Le projet de loi consacre notamment, dans son titre Ier, la nécessité de moderniser le soutien à la création audiovisuelle et cinématographique, notamment la contribution au développement de la production des éditeurs de chaînes de télévision et des services de médias virtuels à la demande. Dans mon rapport d'information, j'avais appelé à renvoyer plus fréquemment aux accords professionnels entre éditeurs et producteurs dont on a vu ces dernières années qu'ils permettaient au secteur de trouver des compromis féconds. C'est tout l'objet de l'article 1er du projet de loi, qui renvoie à un décret le soin d'établir non seulement des dispositions socles, mais aussi, des marges de manoeuvre pour la négociation professionnelle.
Vous le savez, monsieur le ministre, la rédaction actuelle du texte de loi, comme du projet de décret, suscite des inquiétudes assez vives, parmi les éditeurs et les producteurs. Des clarifications pourront être apportées au texte. Je pense notamment à la mention des mandats de commercialisation, qui doivent être intégrés à la définition de la production indépendante. De la même manière, il semble nécessaire de prévoir une contribution minimale, applicable en matière d'oeuvres cinématographiques, pour éviter toute mutualisation des obligations dans la part dépendante.
Il importe également de préciser la répartition entre les oeuvres européennes et les oeuvres d'expression originale française car elle n'est pas anodine pour les acteurs étrangers qui y seront désormais soumis, alors que la plupart d'entre eux proposent des contenus principalement sinon exclusivement américains.
Sans entrer dans le détail des amendements que j'ai déposés, il me semble indispensable de prévoir une forme d'obligation de diversité dans les investissements auxquels consentiront les chaînes et les services à la demande, pour qu'ils irriguent l'ensemble de l'écosystème, et que l'obligation ne soit pas détournée de ses fins.
Il semble également indispensable de consacrer dans la loi la notion de producteur délégué, qui fait la spécificité et la force du modèle français, et qui pourrait être mise à mal avec l'arrivée de nouveaux acteurs, notamment américains, lesquels recourent plus volontiers à la production exécutive.

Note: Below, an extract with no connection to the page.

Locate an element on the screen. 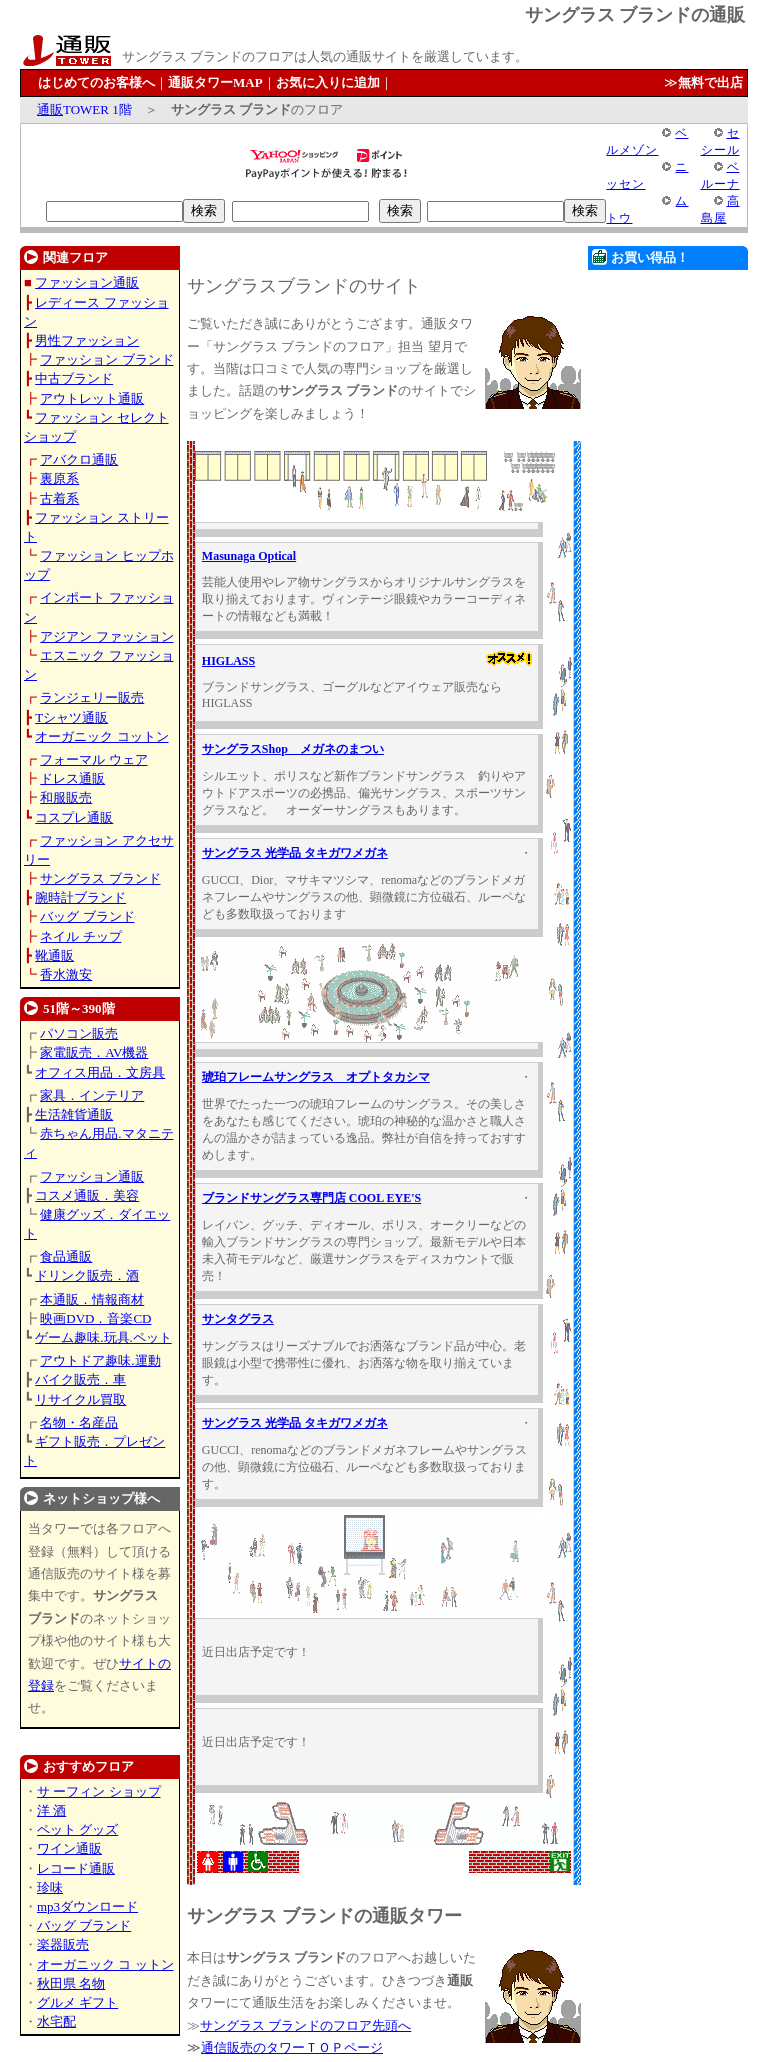 Image resolution: width=768 pixels, height=2062 pixels. 秋田県 名物 is located at coordinates (71, 1983).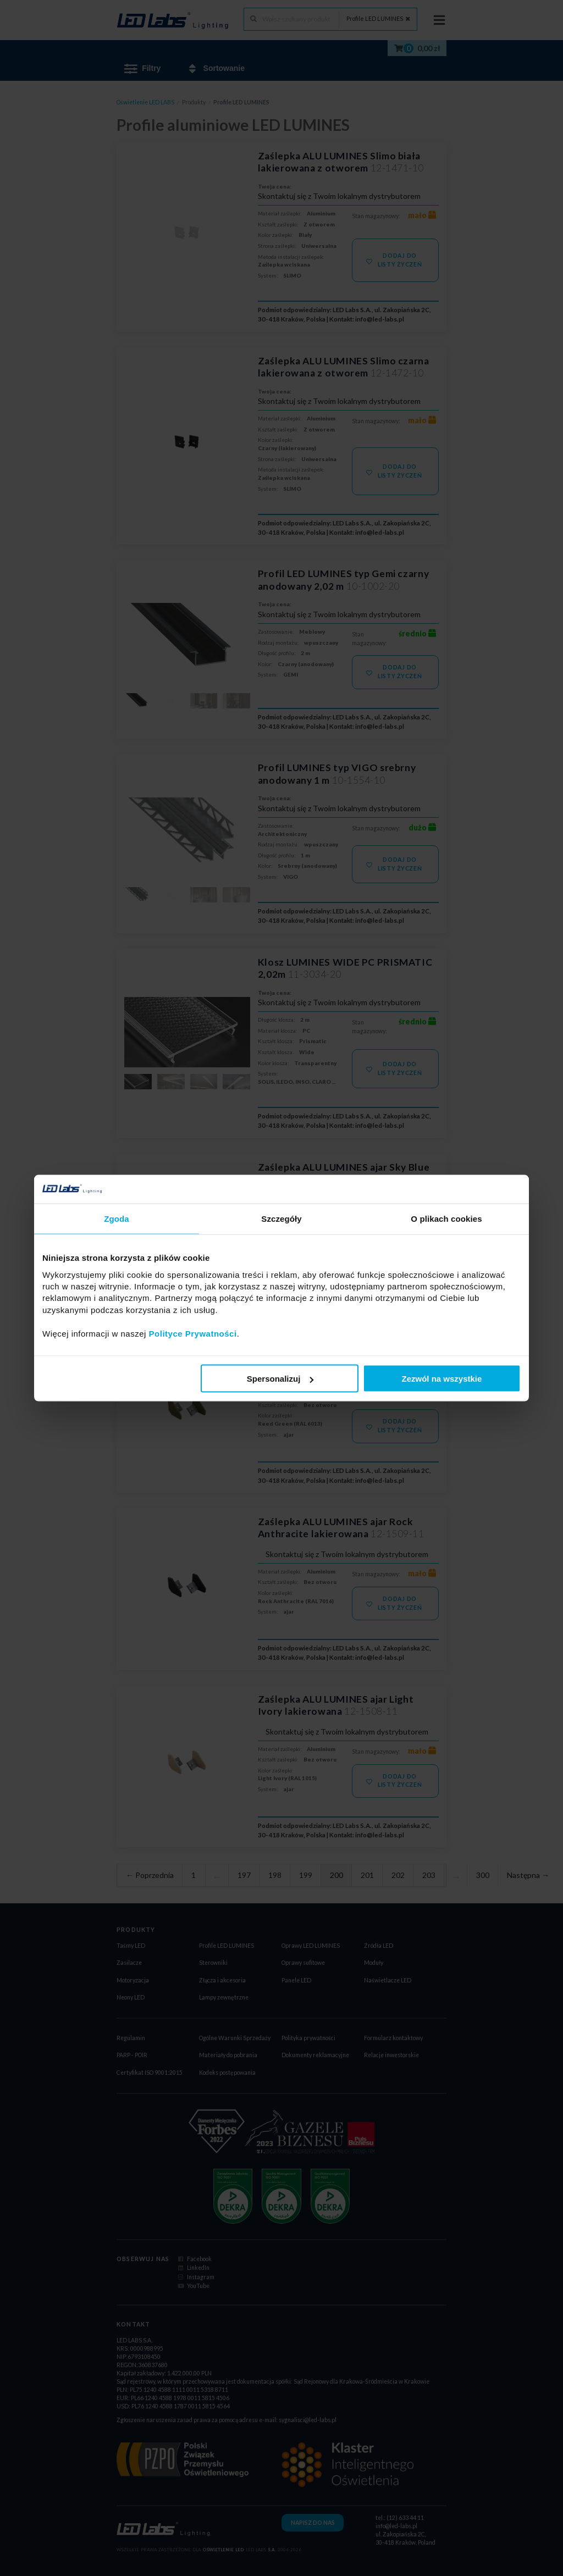 Image resolution: width=563 pixels, height=2576 pixels. What do you see at coordinates (442, 1378) in the screenshot?
I see `Zezwól na wszystkie` at bounding box center [442, 1378].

M. le ministre a d'ailleurs mentionné dans son propos l'obligation de recourir aux producteurs délégués. Il semble donc pertinent d'étendre à la part dite dépendante l'interdiction, pour le diffuseur, d'être producteur délégué. Dans le cas contraire, il suffira aux géants américains d'ouvrir des studios en France pour remplir une part non négligeable de leurs obligations. Monsieur le ministre, comment appréhendez-vous cette proposition ?
Une autre idée me tient à coeur, car elle est fondamentale pour le monde numérique, et se trouve au centre des bouleversements que connaît l'écosystème, celle de la neutralité technologique. M. le ministre a dit qu'il fallait intégrer les plateformes à notre modèle, et qu'elles étaient les bienvenues. On ne peut pas décemment intégrer les services numériques, notamment étrangers, à l'obligation de contribution sans se poser la question des règles discriminatoires qui existent aujourd'hui, notamment en matière de chronologie des médias. Si nous devons absolument sanctuariser la fenêtre d'exposition en salles de cinéma, et réaffirmer que, pour la France, un film doit sortir en salle, un acteur numérique, qui souhaiterait être aussi vertueux que l'est Canal+ à l'heure actuelle devrait pouvoir bénéficier des mêmes accords avec les producteurs que Canal+ au sein de sa fenêtre de chronologie. Monsieur le ministre, comment envisagez-vous de faire respecter ce principe de non-discrimination ?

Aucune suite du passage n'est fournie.